I pull out my laptop for a sec while we wait, and there's a guy in sweatpants kind of humming to himself beside me, checking the afternoon schedule. And it's David Hyde Pierce! Well, alrighty then. He smiles and says hi in that random eye contact kind of way. Okey dokey. If I weren't in enough of a Frasier state of mind, this guy comes out of the rehearsal space.
Before I can get too star struck, they break for lunch. I get to do my thing with the Broadway composer/songwriter and choreographer, which bizarrely enough, doesn't phase me at all. I move around props, change my lighting, chat about the one restaurant near my apartment where people come from all over Stepford to eat because cajun hush puppies and jalapeno cornbread YUMMM. We're posing; we're shooting; we're joking; I'm saying all the normal things like "Lift your chin up just a little bit" and "Keep your head just like that, and just with your eyes look at me. Perfect." etc. Fine.

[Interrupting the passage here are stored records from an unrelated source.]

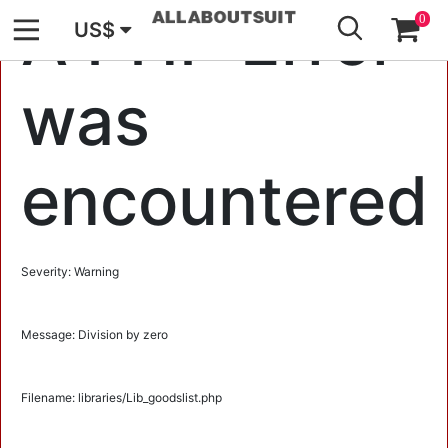
GO
A PHP Error
0
US$
was
encountered
Severity: Warning
Message: Division by zero
Filename: libraries/Lib_goodslist.php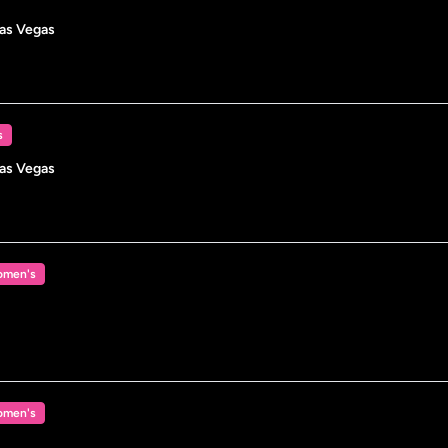
Las Vegas
s
Las Vegas
men's
men's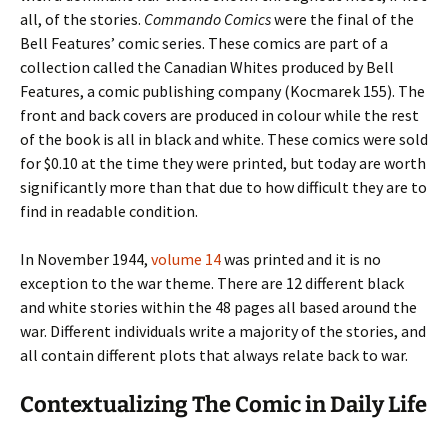
all, of the stories.
Commando Comics
were the final of the
Bell Features’ comic series. These comics are part of a
collection called the Canadian Whites produced by Bell
Features, a comic publishing company (Kocmarek 155). The
front and back covers are produced in colour while the rest
of the book is all in black and white. These comics were sold
for $0.10 at the time they were printed, but today are worth
significantly more than that due to how difficult they are to
find in readable condition.
In November 1944,
volume 14
was printed and it is no
exception to the war theme. There are 12 different black
and white stories within the 48 pages all based around the
war. Different individuals write a majority of the stories, and
all contain different plots that always relate back to war.
Contextualizing The Comic in Daily Life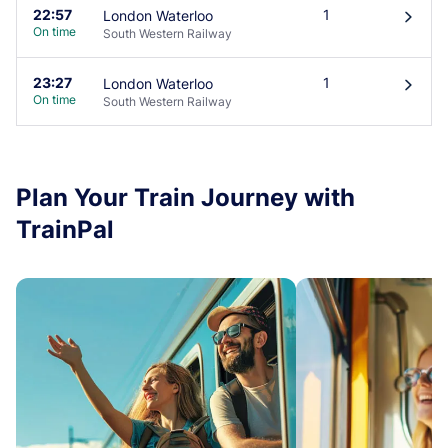
22:57
1
London Waterloo
󰄽
On time
South Western Railway
23:27
1
London Waterloo
󰄽
On time
South Western Railway
Plan Your Train Journey with
TrainPal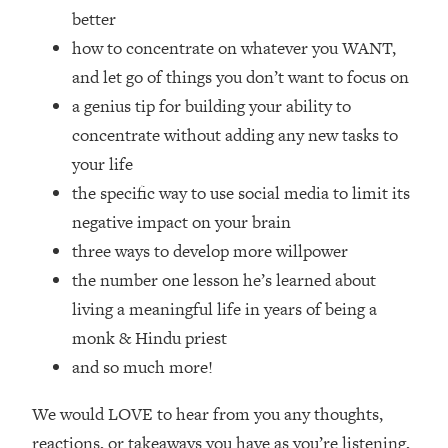
Top Time Expert: You Can Have A
1:21:10
better
Career, Family AND Free Time—
how to concentrate on whatever you WANT,
Here's How
and let go of things you don’t want to focus on
Loading...
a genius tip for building your ability to
Relationship Qs My Husband And I
28:34
Have Never Asked Each Other—Until
concentrate without adding any new tasks to
Now (PT. 2)
your life
Loading...
the specific way to use social media to limit its
Listen To This If Your Life Feels "Meh"
1:10:41
negative impact on your brain
(A Simple Science-Backed Fix)
three ways to develop more willpower
the number one lesson he’s learned about
Loading...
living a meaningful life in years of being a
Relationship Qs My Husband And I
26:25
Have Never Asked Each Other—Until
monk & Hindu priest
Now (PT. 1)
and so much more!
Loading...
The Root Causes Of Hair Loss, Acne
1:23:39
We would LOVE to hear from you any thoughts,
& Aging—What's Actually Worth Your
reactions, or takeaways you have as you’re listening,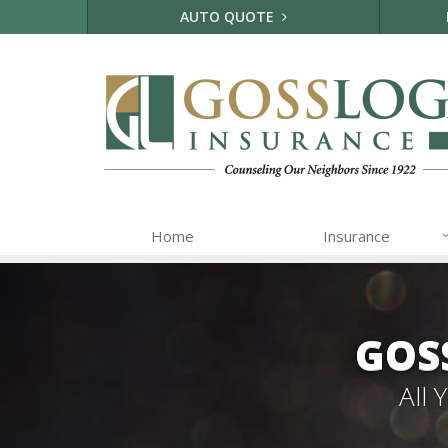
AUTO QUOTE
Home
Insurance
GOS
All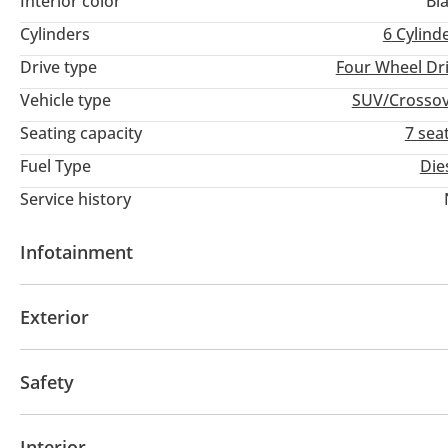
Interior color
Bl
Cylinders
6
Cylind
Drive type
Four Wheel Dr
Vehicle type
SUV/Crosso
Seating capacity
7 sea
Fuel Type
Die
Service history
Infotainment
Bluetooth system
Exterior
Fog lights
Safety
ABS
Airbags
Interior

Then my time in the rehearsal space is up, and I pack it in. I walk out with the reporter and the director, and I have another David Hyde Pierce and Co. encounter as the cast trickles back in. One famous actor after another steps off the elevator, comes out of the bathroom, pulls on a rehearsal skirt. I can not BELIEVE I'm in the presence of so much talent. There are bottles of water, and character shoes, and a rehearsal schedule, and comps request forms for cast members' families, and sign-in sheets.

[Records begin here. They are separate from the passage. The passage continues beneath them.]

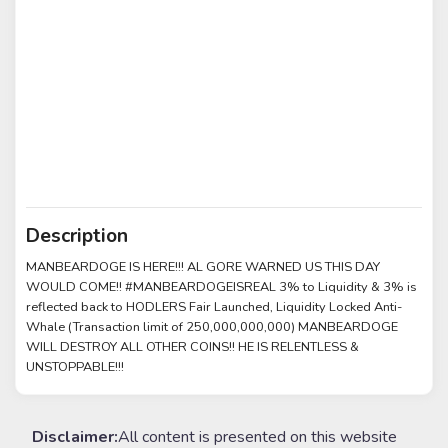
Description
MANBEARDOGE IS HERE!!! AL GORE WARNED US THIS DAY
WOULD COME!! #MANBEARDOGEISREAL 3% to Liquidity & 3% is
reflected back to HODLERS Fair Launched, Liquidity Locked Anti-
Whale (Transaction limit of 250,000,000,000) MANBEARDOGE
WILL DESTROY ALL OTHER COINS!! HE IS RELENTLESS &
UNSTOPPABLE!!!
Disclaimer:
All content is presented on this website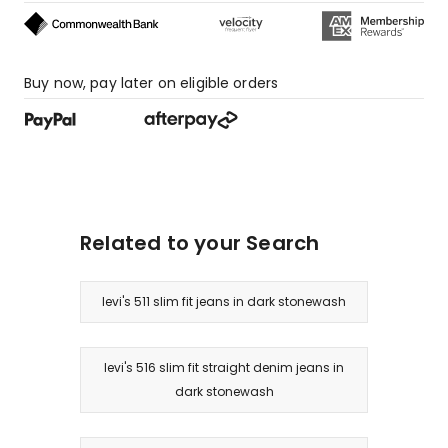
Buy now, pay later on eligible orders
Related to your Search
levi's 511 slim fit jeans in dark stonewash
levi's 516 slim fit straight denim jeans in
dark stonewash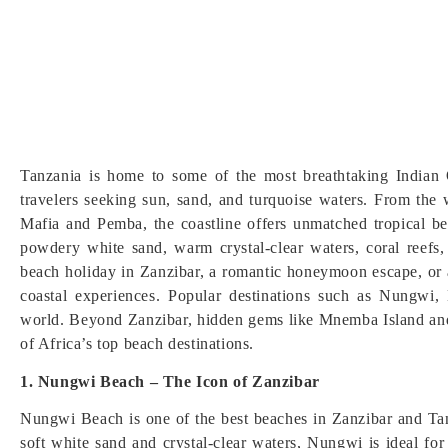
Tanzania is home to some of the most breathtaking Indian
travelers seeking sun, sand, and turquoise waters. From the
Mafia and Pemba, the coastline offers unmatched tropical be
powdery white sand, warm crystal-clear waters, coral reefs
beach holiday in Zanzibar, a romantic honeymoon escape, or a
coastal experiences. Popular destinations such as Nungwi,
world. Beyond Zanzibar, hidden gems like Mnemba Island and
of Africa’s top beach destinations.
1. Nungwi Beach – The Icon of Zanzibar
Nungwi Beach is one of the best beaches in Zanzibar and Tanz
soft white sand and crystal-clear waters, Nungwi is ideal f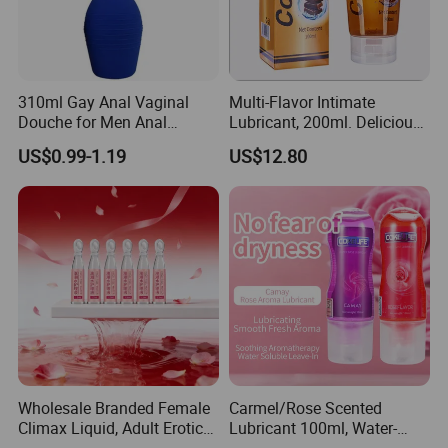
310ml Gay Anal Vaginal
Multi-Flavor Intimate
Douche for Men Anal
Lubricant, 200ml. Delicious
Cleaning Adult Sex Toy
Fruit Flavors. Compatible
US$0.99-1.19
US$12.80
with Condoms. Suitable for
Couples Erotic Lubricant
We have obtained market access certificates
Natural Erotic Lubricant
Sexual
from most countries.We have exported to many
countries and have rich experience in
international trade and customs clearance.
Wholesale Branded Female
Carmel/Rose Scented
Company Profile
Climax Liquid, Adult Erotic
Lubricant 100ml, Water-
Care Female Pleasure
Based, for Men and Women,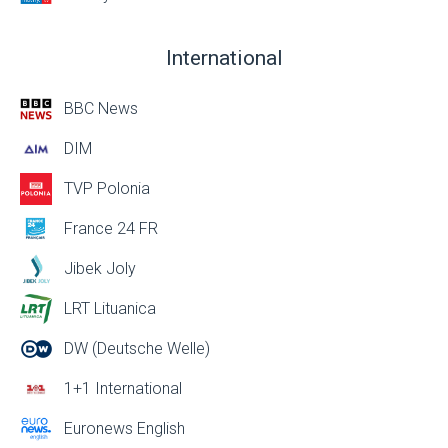
International
BBC News
DIM
TVP Polonia
France 24 FR
Jibek Joly
LRT Lituanica
DW (Deutsche Welle)
1+1 International
Euronews English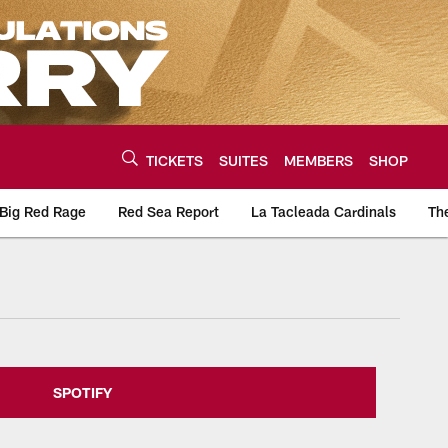
TICKETS
SUITES
MEMBERS
SHOP
Big Red Rage
Red Sea Report
La Tacleada Cardinals
Th
urce of the latest C
SPOTIFY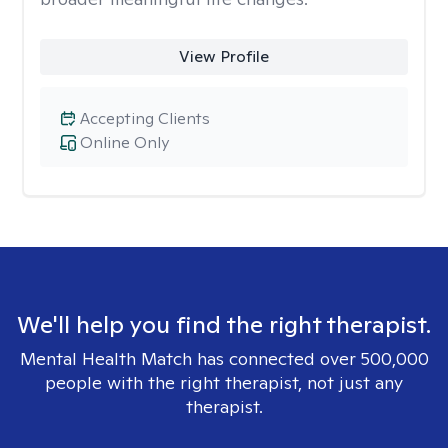
View Profile
Accepting Clients
Online Only
We'll help you find the right therapist.
Mental Health Match has connected over 500,000
people with the right therapist, not just any
therapist.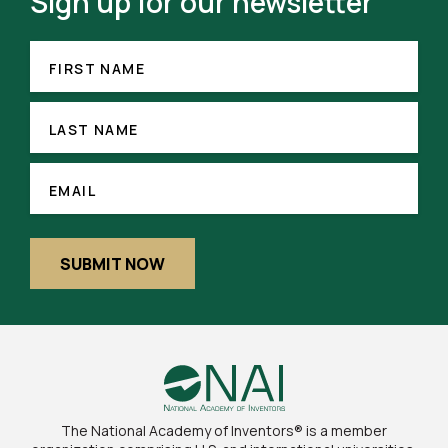
Sign up for our newsletter
FIRST
NAME
FIRST NAME
(REQUIRED)
LAST
NAME
LAST NAME
EMAIL
(REQUIRED)
EMAIL
SUBMIT NOW
The National Academy of Inventors® is a member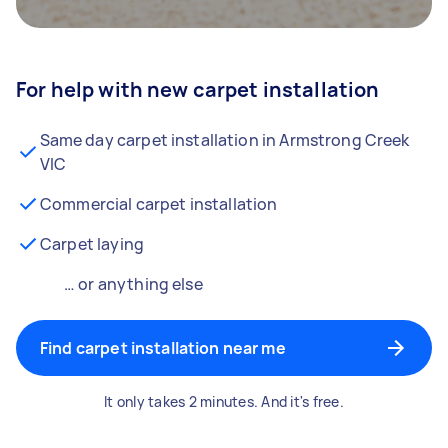
For help with new carpet installation
Same day carpet installation in Armstrong Creek
VIC
Commercial carpet installation
Carpet laying
… or anything else
Find carpet installation near me
It only takes 2 minutes. And it's free.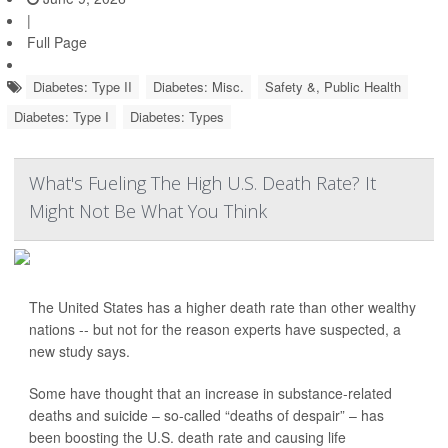
|
Full Page
Diabetes: Type II
Diabetes: Misc.
Safety &, Public Health
Diabetes: Type I
Diabetes: Types
What's Fueling The High U.S. Death Rate? It
Might Not Be What You Think
The United States has a higher death rate than other wealthy
nations -- but not for the reason experts have suspected, a
new study says.
Some have thought that an increase in substance-related
deaths and suicide – so-called “deaths of despair” – has
been boosting the U.S. death rate and causing life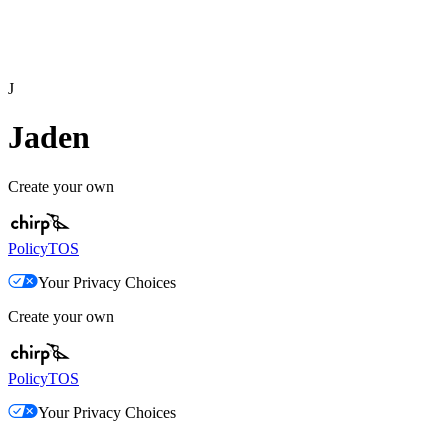
J
Jaden
Create your own
Policy
TOS
Your Privacy Choices
Create your own
Policy
TOS
Your Privacy Choices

This is the moment when it hits me- HARD- that this is what every high school musical, drama camp, community theater troupe, regional fringe tour, intensive workshop and college drama department emulates. For so many people, this is what they want to be. This is literally WHERE they want to be. I think of all the people I love(d) who passionately love theater- not just Stephen, though obviously, yes, I thought of him, but especially my college roommates, because 1950s style Cowboy Western play-within-a-play Big! Broadway! Musicals! were never Stephen's bag, persay- and I know that I'm pushing the down elevator button and hitching up my camera bag right in the middle of their dreams.
As the elevator doors close, I'm wondering if the uber-talented actors ever get over it, or if it blows their mind, too, when a woman on the elevator says in an awed sort of voice, "Oh my God, there are SO many talented people in this building. I never get used to it." I've heard that voice before, in my living room every night, in fact, and it's a Law and Order: SVU actress. Which is when I can't keep up the charade of being a quietly cool professional any longer.
(The blurting I mentioned before, it happens now.)
"Oh My God, are you kidding me?! I was just thinking the same thing about you!" She's like, "Me?!? What, the crappy TV lawyer?" So I said, "I just can't believe you're talking about how your mind is blown by other people, because my mind is blown by the fact that I'm in an elevator with Alex Cabot right now." She laughed, and was like, "Well, I'm glad I could do that for you!" And when we got to the lobby, I was all confused and like, "This is the lobby?" BECAUSE I AM AWESOME LIKE THAT and she was all Duh? and then we were walking toward the door, and I stopped to turn my guest pass in at the reception desk, and she was like, "You should probably put your coat on." And that was it.
Then I schlepped all my stuff into this Starbucks to caption the photos and write this entry and a kill a little time before my next assignment. In a little while, I'll haul three cameras (two still, one video), a tripod and a laptop up to Lincoln Center for a Julliard student's graduation recital, because someone else's dreams are coming true tonight. And the truth is, mine are, too, even if there will be more high school basketball on the schedule tomorrow.